The Royal Society was founded in 1660, only a few months after the Restoration of King Charles II, by members of one or two either secretive or informal societies. The Royal Society enjoyed the confidence and official support of the restored monarchy, in part because the establishment wanted better control over the "new science". The "New" or "Experimental" form of philosophy had been generally ill-regarded by the Aristotelian academies, but had been promoted by Sir Francis Bacon in his book The New Atlantis.

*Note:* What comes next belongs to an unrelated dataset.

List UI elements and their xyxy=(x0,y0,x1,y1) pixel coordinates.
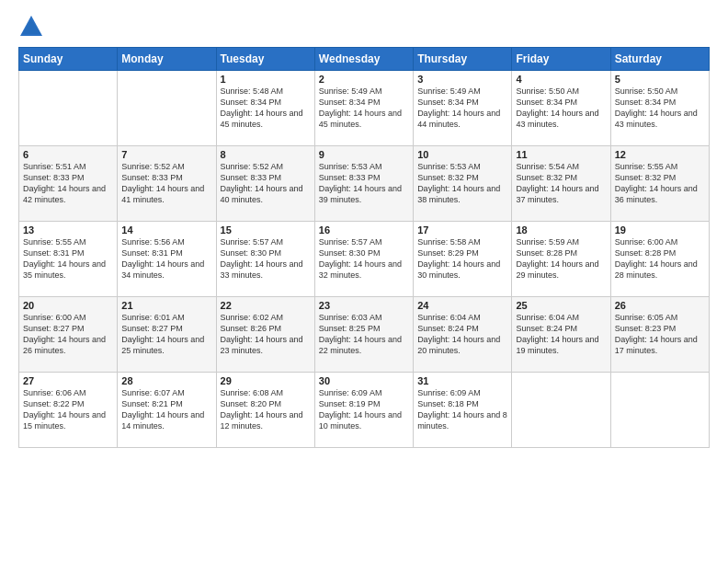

Robert Boyle refers to the "Invisible College" as early as 1646. A founding meeting was held at the premises of Gresham College in Bishopsgate on 28 November 1660, immediately after a lecture by Sir Christopher Wren, who was at that time Gresham Professor of Astronomy. The founding group of 12 natural philosophers, including Robert Boyle, John Wilkins and Wren, decided to form a 'Colledge for the Promoting of Physico-Mathematicall Experimentall Learning', which would meet weekly to view experiments and discuss science. At a second meeting a week later, Sir Robert Moray, an influential Freemason who had helped organise the public emergence of the group, reported that the King approved of the meetings.

A formal Royal Charter of incorporation passed the Great Seal on 15 July 1662, creating "The Royal Society of London", with Lord Brouncker as the first President, and Robert Hooke was appointed as Curator of Experiments in November 1662. A second Royal Charter was sealed on 23 April 1663, naming the King as Founder and changing the name to "The Royal Society of London for the Improvement of Natural Knowledge". Her Majesty The Queen is the current patron, and the reigning monarch has always been the patron of the Royal Society since its foundation.

Following the Great Fire of London the society moved to Arundel House, the home of Duke of Norfolk. It moved again in 1710 to Crane Court in the Strand, and a second time in 1780 to Somerset House. In 1857, the Society moved to Burlington House in Piccadilly where it remained until its move to the present location in Carlton House Terrace in 1967.

The motto of the Royal Society, "Nullius in Verba" (Latin: "On the words of no one", or "take nobody's word for it"; the full quote from Horace—Nullius addictus judicare in verba magistri—expands into the gold standard of objectivity: "Not compelled to swear to any master's words." although the Royal Society itself now prefers the translation "Nothing in words", and its former president Robert May favours "Respect the facts"), signifies the Society's commitment to establishing the truth of scientific matters through experiment rather than through citation of authority. Although this seems obvious today, the philosophical basis of the Royal Society differed from previous philosophies such as Scholasticism, which established scientific truth based on deductive logic, concordance with divine providence and the citation of such ancient authorities as Aristotle. In fact, it represented the final triumph of the vision of the friar Roger Bacon, who had fought scholastic authorities in an attempt to establish such a repository of learning in the 1200s.